▸ **TASK PROMPT**
Locate the lines of the listing below that hold "rede", then copy each of them.

##### DATA SHOWN

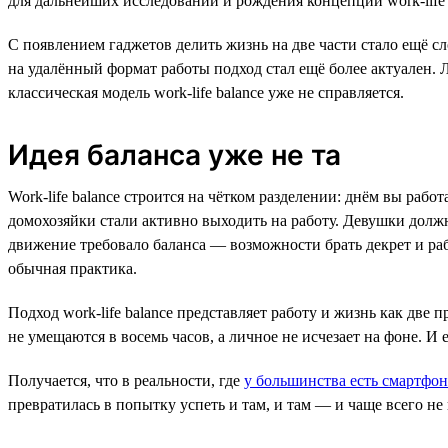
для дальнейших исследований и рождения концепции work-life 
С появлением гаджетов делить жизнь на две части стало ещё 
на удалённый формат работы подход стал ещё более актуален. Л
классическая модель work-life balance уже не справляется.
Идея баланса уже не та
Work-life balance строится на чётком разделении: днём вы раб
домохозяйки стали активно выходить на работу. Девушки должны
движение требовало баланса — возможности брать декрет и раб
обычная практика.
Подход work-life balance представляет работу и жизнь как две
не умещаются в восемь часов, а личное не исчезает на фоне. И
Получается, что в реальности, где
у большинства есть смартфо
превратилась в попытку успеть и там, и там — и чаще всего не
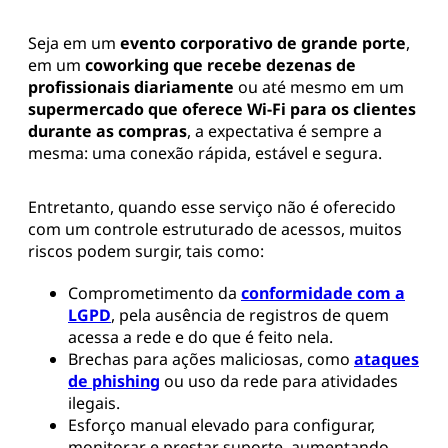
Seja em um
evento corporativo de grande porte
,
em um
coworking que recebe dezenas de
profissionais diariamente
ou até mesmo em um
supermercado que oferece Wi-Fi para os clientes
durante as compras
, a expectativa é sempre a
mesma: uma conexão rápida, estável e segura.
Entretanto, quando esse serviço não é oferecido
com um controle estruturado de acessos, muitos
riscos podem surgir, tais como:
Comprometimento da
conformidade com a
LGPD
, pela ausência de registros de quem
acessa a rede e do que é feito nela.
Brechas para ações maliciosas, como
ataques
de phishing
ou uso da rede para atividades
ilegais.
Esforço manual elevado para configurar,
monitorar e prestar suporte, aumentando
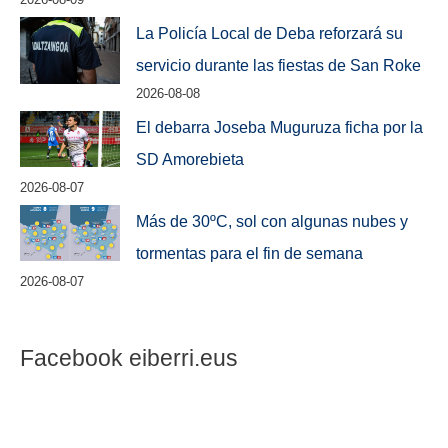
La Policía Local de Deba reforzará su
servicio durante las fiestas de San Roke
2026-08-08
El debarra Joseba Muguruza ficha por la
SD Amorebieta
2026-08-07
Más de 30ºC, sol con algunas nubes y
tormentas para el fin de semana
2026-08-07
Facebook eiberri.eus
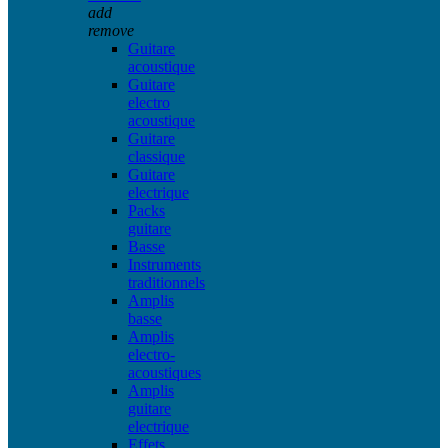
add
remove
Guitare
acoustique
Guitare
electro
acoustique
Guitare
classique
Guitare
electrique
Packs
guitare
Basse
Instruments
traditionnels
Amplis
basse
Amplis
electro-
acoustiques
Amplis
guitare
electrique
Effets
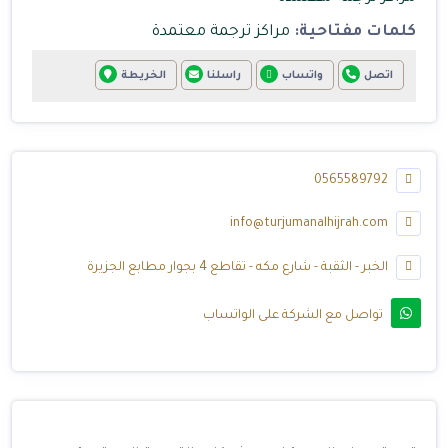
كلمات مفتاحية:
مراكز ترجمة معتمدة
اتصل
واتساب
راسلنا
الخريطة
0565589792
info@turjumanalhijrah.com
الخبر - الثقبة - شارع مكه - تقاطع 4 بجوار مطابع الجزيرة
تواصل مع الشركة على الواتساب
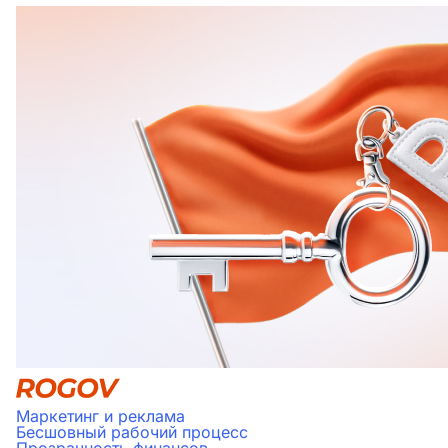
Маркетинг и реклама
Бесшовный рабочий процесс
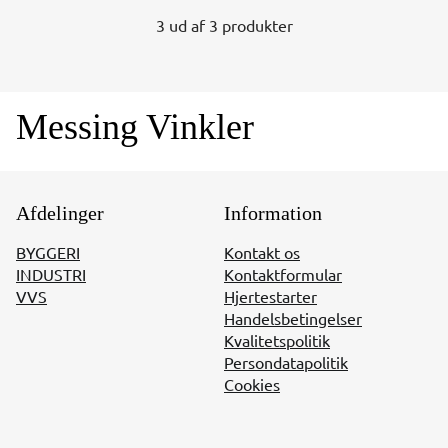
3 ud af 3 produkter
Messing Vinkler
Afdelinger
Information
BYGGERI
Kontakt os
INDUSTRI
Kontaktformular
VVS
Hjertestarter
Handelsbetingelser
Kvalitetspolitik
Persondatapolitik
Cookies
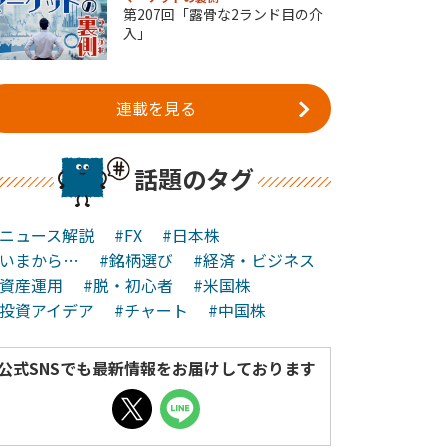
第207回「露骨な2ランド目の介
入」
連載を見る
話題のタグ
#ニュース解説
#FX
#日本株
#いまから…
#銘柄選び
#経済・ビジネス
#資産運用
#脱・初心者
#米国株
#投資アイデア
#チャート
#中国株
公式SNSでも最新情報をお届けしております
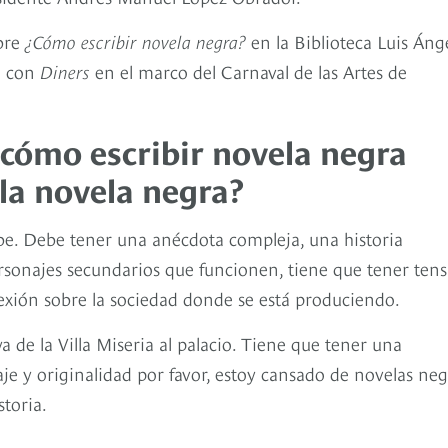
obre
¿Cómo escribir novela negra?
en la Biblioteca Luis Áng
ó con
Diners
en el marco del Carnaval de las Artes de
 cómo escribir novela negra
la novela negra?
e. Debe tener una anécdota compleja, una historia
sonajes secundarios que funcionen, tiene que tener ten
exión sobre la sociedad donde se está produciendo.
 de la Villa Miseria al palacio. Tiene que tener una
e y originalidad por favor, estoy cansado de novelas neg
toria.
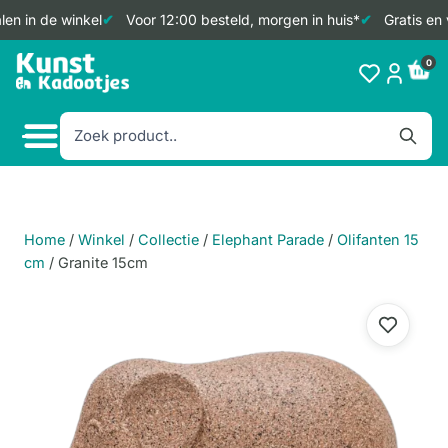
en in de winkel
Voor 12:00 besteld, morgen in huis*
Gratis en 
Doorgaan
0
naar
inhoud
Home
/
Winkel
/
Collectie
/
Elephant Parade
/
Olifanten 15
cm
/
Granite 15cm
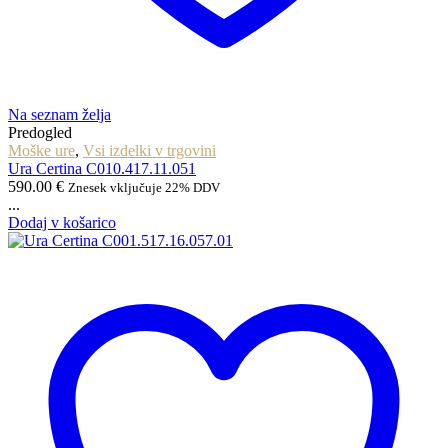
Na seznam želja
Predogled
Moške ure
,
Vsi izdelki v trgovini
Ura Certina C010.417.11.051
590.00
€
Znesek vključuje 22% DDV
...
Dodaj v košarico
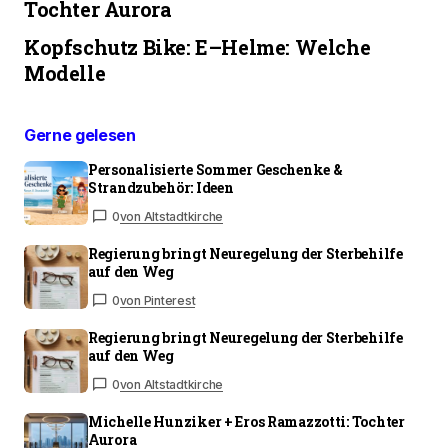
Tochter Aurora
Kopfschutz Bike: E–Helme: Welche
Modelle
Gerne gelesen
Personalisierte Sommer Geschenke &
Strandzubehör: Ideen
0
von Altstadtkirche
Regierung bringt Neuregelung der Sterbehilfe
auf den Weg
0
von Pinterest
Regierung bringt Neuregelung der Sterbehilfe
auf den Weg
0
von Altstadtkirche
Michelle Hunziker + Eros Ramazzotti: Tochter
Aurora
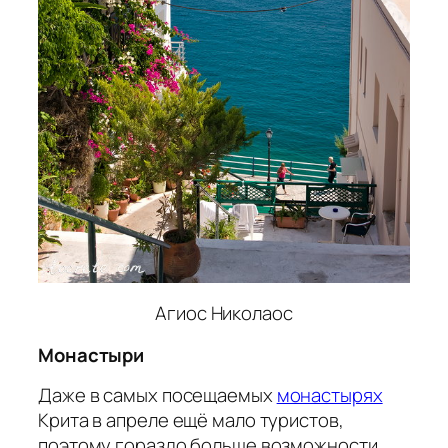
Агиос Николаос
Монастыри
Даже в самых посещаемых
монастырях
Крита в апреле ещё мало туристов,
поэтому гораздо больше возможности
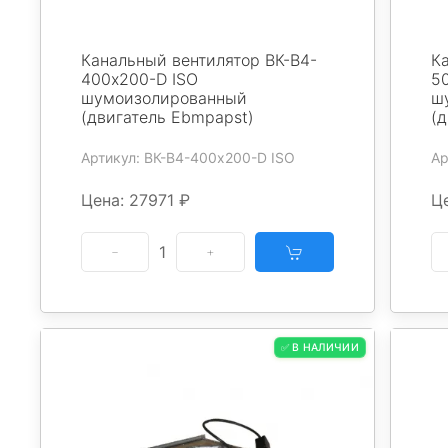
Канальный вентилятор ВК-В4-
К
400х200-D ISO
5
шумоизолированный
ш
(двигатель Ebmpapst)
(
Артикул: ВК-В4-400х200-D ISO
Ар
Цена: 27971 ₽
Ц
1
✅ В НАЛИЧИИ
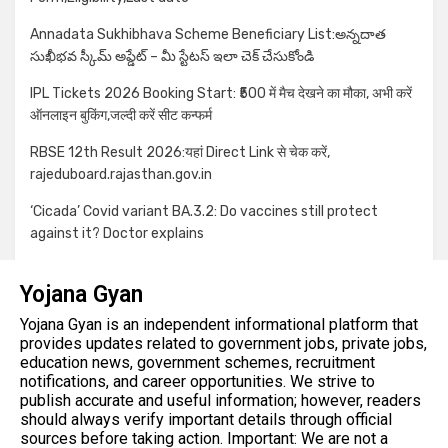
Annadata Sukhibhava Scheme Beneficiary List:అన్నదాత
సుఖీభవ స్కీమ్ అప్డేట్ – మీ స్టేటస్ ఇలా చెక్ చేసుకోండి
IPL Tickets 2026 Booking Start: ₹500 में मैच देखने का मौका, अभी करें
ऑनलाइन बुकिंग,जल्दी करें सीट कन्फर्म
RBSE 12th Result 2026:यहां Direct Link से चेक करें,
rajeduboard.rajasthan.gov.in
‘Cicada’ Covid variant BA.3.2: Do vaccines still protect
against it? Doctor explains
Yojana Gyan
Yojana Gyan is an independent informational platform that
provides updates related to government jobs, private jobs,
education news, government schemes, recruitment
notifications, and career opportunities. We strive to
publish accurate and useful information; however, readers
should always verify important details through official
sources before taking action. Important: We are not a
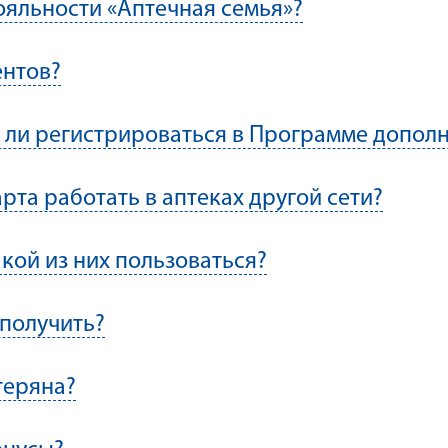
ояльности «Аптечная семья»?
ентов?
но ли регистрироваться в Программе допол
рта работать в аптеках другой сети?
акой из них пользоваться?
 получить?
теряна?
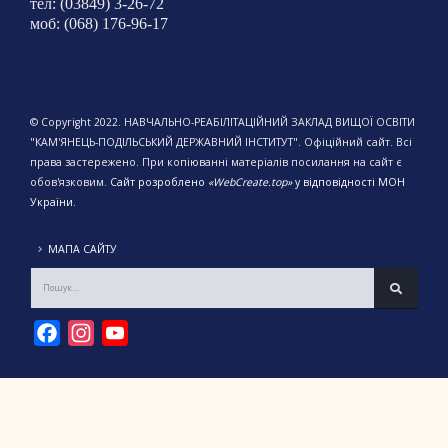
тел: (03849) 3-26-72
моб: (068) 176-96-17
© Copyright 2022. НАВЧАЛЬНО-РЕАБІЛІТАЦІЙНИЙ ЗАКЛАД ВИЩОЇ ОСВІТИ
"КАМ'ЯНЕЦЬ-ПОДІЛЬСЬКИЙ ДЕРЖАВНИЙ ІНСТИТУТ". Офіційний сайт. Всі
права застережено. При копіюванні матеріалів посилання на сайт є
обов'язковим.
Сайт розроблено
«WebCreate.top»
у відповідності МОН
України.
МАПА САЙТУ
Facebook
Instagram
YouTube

##########

▸ **ANSWER SECTION**
acessa a rede e do que é feito nela.
ou uso da rede para atividades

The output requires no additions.